Exercise goal -
All lines in the entries below that hold "Jobcentres" make up the answer.

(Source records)
______________________________

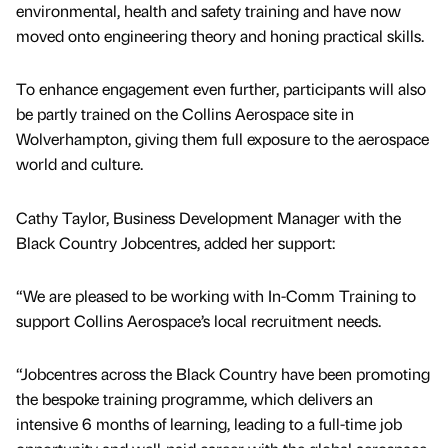
environmental, health and safety training and have now
moved onto engineering theory and honing practical skills.
To enhance engagement even further, participants will also
be partly trained on the Collins Aerospace site in
Wolverhampton, giving them full exposure to the aerospace
world and culture.
Cathy Taylor, Business Development Manager with the
Black Country Jobcentres, added her support:
“We are pleased to be working with In-Comm Training to
support Collins Aerospace’s local recruitment needs.
“Jobcentres across the Black Country have been promoting
the bespoke training programme, which delivers an
intensive 6 months of learning, leading to a full-time job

______________________________

Solution for this problem -
Black Country Jobcentres, added her support:
“Jobcentres across the Black Country have been promoting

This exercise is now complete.